Outside of the coastal areas of the country, there are fewer Chinese. My midwestern cousins live in a rural area where the only other group besides white people are American Indians, I do not think they have any opinions of Chinese people whatsoever, except maybe a bit of the "good" stereotype。
It's also worth mentioning that much of our views on China are shaped by the Chinese Americans views. There are certain aspects of Chinese society and culture that are often disparaged by Chinese Americans. So other Americans will gladly adopt these views, since it makes them feel better about their own country.

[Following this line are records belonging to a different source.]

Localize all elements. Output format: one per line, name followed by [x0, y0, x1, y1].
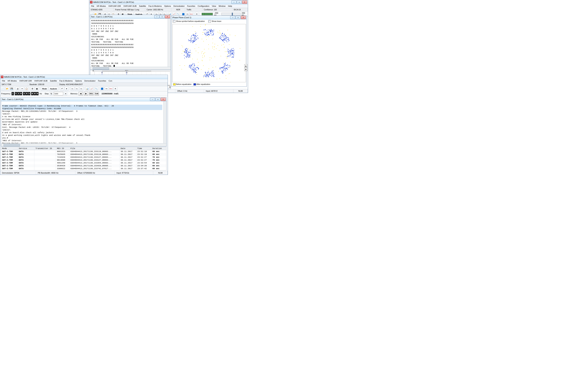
menu-window[interactable]: Window: [218, 5, 227, 7]
scrollbar-horizontal[interactable]: [1, 143, 166, 146]
close-button[interactable]: ✕: [242, 0, 247, 4]
phase-canvas[interactable]: [173, 24, 246, 82]
phase-titlebar[interactable]: Phase Plane (Card 1) — ▭ ✕: [172, 16, 247, 19]
menu-vhf-sub[interactable]: VHF/UHF-SUB: [33, 79, 48, 82]
menu-vhf-dir[interactable]: VHF/UHF-DIR: [107, 5, 122, 7]
col-header[interactable]: Transmitter ID: [34, 147, 56, 150]
scrollbar-horizontal[interactable]: [90, 67, 171, 70]
tb-cl2-icon[interactable]: CL: [75, 87, 79, 91]
menu-vhf-dir[interactable]: VHF/UHF-DIR: [18, 79, 33, 82]
analysis-button[interactable]: Analysis: [49, 87, 58, 91]
mem-edit-button[interactable]: Edit: [95, 92, 99, 95]
child-minimize-button[interactable]: —: [150, 98, 155, 101]
table-row[interactable]: SAT-C-TDMDATA70259350384684413_20171130_…: [1, 153, 166, 156]
tb-spectrum1-icon[interactable]: 📊: [85, 87, 89, 91]
mem-del-button[interactable]: DEL: [89, 92, 94, 95]
tb-arrow-icon[interactable]: ▾: [65, 87, 69, 91]
tb-cut-icon[interactable]: ✂: [20, 87, 24, 91]
menu-hfmodes[interactable]: HF-Modes: [96, 5, 107, 7]
col-header[interactable]: Mode: [1, 147, 18, 150]
maximize-button[interactable]: ▭: [237, 0, 242, 4]
child-minimize-button[interactable]: —: [154, 15, 159, 18]
tb-spectrum3-icon[interactable]: 📉: [94, 87, 98, 91]
menu-file[interactable]: File: [90, 5, 95, 7]
menu-demodulator[interactable]: Demodulator: [83, 79, 97, 82]
tb-waterfall-icon[interactable]: 🟦: [100, 87, 104, 91]
menu-file[interactable]: File: [1, 79, 6, 82]
menu-satellite[interactable]: Satellite: [138, 5, 147, 7]
mem-prev-button[interactable]: ◀: [79, 92, 83, 95]
phase-close-button[interactable]: ✕: [241, 16, 246, 19]
spectrum-up-button[interactable]: ▲: [244, 64, 248, 68]
tuning-slider[interactable]: [221, 13, 241, 15]
tb-copy-icon[interactable]: 📋: [25, 87, 29, 91]
step-dropdown-icon[interactable]: ▾: [64, 92, 67, 95]
child-close-button[interactable]: ✕: [161, 98, 166, 101]
menu-fax-modems[interactable]: Fax & Modems: [147, 5, 163, 7]
minimize-button[interactable]: —: [232, 0, 236, 4]
mode-button[interactable]: Mode: [41, 87, 48, 91]
menu-vhf-sub[interactable]: VHF/UHF-SUB: [122, 5, 138, 7]
menu-options[interactable]: Options: [163, 5, 172, 7]
frequency-display[interactable]: 1539595000: [12, 92, 39, 95]
child-titlebar[interactable]: Text - Card 1-2 (W-PCIe) — ▭ ✕: [1, 98, 166, 101]
menu-favorites[interactable]: Favorites: [186, 5, 196, 7]
table-row[interactable]: SAT-C-TDMDATA33088220384684413_20171130_…: [1, 167, 166, 170]
table-row[interactable]: SAT-C-TDMDATA90615230384684413_20171130_…: [1, 150, 166, 153]
tb-settings-icon[interactable]: ⚙: [30, 87, 34, 91]
tb-spectrum2-icon[interactable]: 📈: [90, 87, 94, 91]
cb-show-before[interactable]: Show symbol before equalization: [173, 20, 205, 23]
decoded-text[interactable]: Frame counter: 003422 Channel type: 2 Ra…: [1, 101, 163, 143]
child-titlebar[interactable]: Text - Card 1-1 (W-PCIe) — ▭ ✕: [90, 15, 171, 19]
messages-table[interactable]: ModeServiceTransmitter IDMES IDFileDateT…: [1, 147, 167, 170]
menu-demodulator[interactable]: Demodulator: [172, 5, 186, 7]
menu-con[interactable]: Con: [108, 79, 113, 82]
tb-save-icon[interactable]: 💾: [10, 87, 14, 91]
table-header[interactable]: ModeServiceTransmitter IDMES IDFileDateT…: [1, 147, 166, 150]
tb-open-icon[interactable]: 📂: [5, 87, 9, 91]
menu-view[interactable]: View: [211, 5, 217, 7]
svg-point-449: [206, 74, 207, 75]
child-maximize-button[interactable]: ▭: [155, 98, 160, 101]
menu-favorites[interactable]: Favorites: [97, 79, 107, 82]
phase-maximize-button[interactable]: ▭: [235, 16, 241, 19]
col-header[interactable]: MES ID: [56, 147, 70, 150]
tb-undo-icon[interactable]: ↶: [60, 87, 64, 91]
menu-satellite[interactable]: Satellite: [49, 79, 58, 82]
menu-configuration[interactable]: Configuration: [197, 5, 210, 7]
tb-f8-icon[interactable]: F8: [105, 87, 108, 91]
menu-hfmodes[interactable]: HF-Modes: [7, 79, 18, 82]
step-input[interactable]: 5000: [54, 92, 63, 95]
table-row[interactable]: SAT-C-TDMDATA48613400384684413_20171130_…: [1, 161, 166, 164]
tb-tile-icon[interactable]: ▦: [35, 87, 39, 91]
scrollbar-vertical[interactable]: [168, 19, 171, 67]
child-close-button[interactable]: ✕: [165, 15, 170, 18]
decoded-text[interactable]: RYRYRYRYRYRYRYRYRYRYRYRYRYRYRYRYRYRY SGS…: [90, 19, 168, 67]
tb-cl3-icon[interactable]: CL: [79, 87, 83, 91]
tb-cl1-icon[interactable]: CL: [71, 87, 74, 91]
menu-options[interactable]: Options: [74, 79, 83, 82]
titlebar[interactable]: WAVECOM W-PCIe - Text - Card 1-2 (W-PCIe…: [0, 75, 168, 79]
titlebar[interactable]: WAVECOM W-PCIe - Text - Card 1-1 (W-PCIe…: [89, 0, 248, 4]
step-spinner-icon[interactable]: ⇅: [50, 92, 53, 95]
cb-show-trace[interactable]: Show trace: [208, 20, 221, 23]
col-header[interactable]: Duration: [151, 147, 166, 150]
table-row[interactable]: SAT-C-TDMDATA35364280384684413_20171130_…: [1, 164, 166, 167]
tb-rec-icon[interactable]: REC: [109, 87, 113, 91]
col-header[interactable]: File: [69, 147, 119, 150]
spectrum-down-button[interactable]: ▼: [244, 68, 248, 71]
child-maximize-button[interactable]: ▭: [160, 15, 165, 18]
scrollbar-vertical[interactable]: [163, 101, 166, 143]
tb-new-icon[interactable]: 📄: [1, 87, 5, 91]
tb-const-icon[interactable]: ✳: [114, 87, 117, 91]
col-header[interactable]: Date: [119, 147, 136, 150]
tb-print-icon[interactable]: 🖨: [16, 87, 20, 91]
table-row[interactable]: SAT-C-TDMDATA72420200384684413_20171130_…: [1, 156, 166, 159]
col-header[interactable]: Service: [18, 147, 35, 150]
menu-fax-modems[interactable]: Fax & Modems: [58, 79, 73, 82]
phase-minimize-button[interactable]: —: [230, 16, 235, 19]
col-header[interactable]: Time: [136, 147, 151, 150]
mem-next-button[interactable]: ▶: [84, 92, 88, 95]
menu-help[interactable]: Help: [227, 5, 233, 7]
table-row[interactable]: SAT-C-TDMDATA99148980384684413_20171130_…: [1, 159, 166, 161]
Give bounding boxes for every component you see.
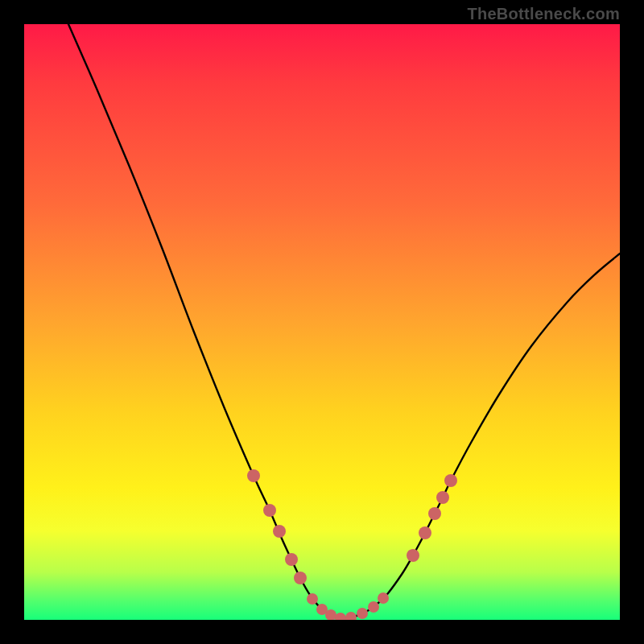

I can't speak for all Americans obviously, but for me, people are people. Having spent a good bit of time over the years in Japan, Western Europe and Britain, and a year in Baghdad, Iraq working with the Iraqi Ministry of Defense, I find it hard to categorize large groups of people any other way. In all those places I've known people who were jerks, people who were honorable, people who made good friends, and lots in between. Cultural norms may differ, but at the core we're all pretty similar.
美国网友Thomas Pauken II的回答
Like others have said, I can't speak for all Americans, but I have lived here in China about eight years and have always felt very comfortable and happy here. All of my friends here are local Chinese and they treat me well.
Most of the Americans I know who have not lived here, form their opinion through the Western press. The Western press paints an image of an oppressive life in China, but it is far from that. Of course, in every country there are good things and bad things. I have traveled to more than 30 countries in my life and also lived for an extended time in Germany when I was younger.
So, for this American, my feeling about Chinese people is they are very friendly and they will help you in every possible way.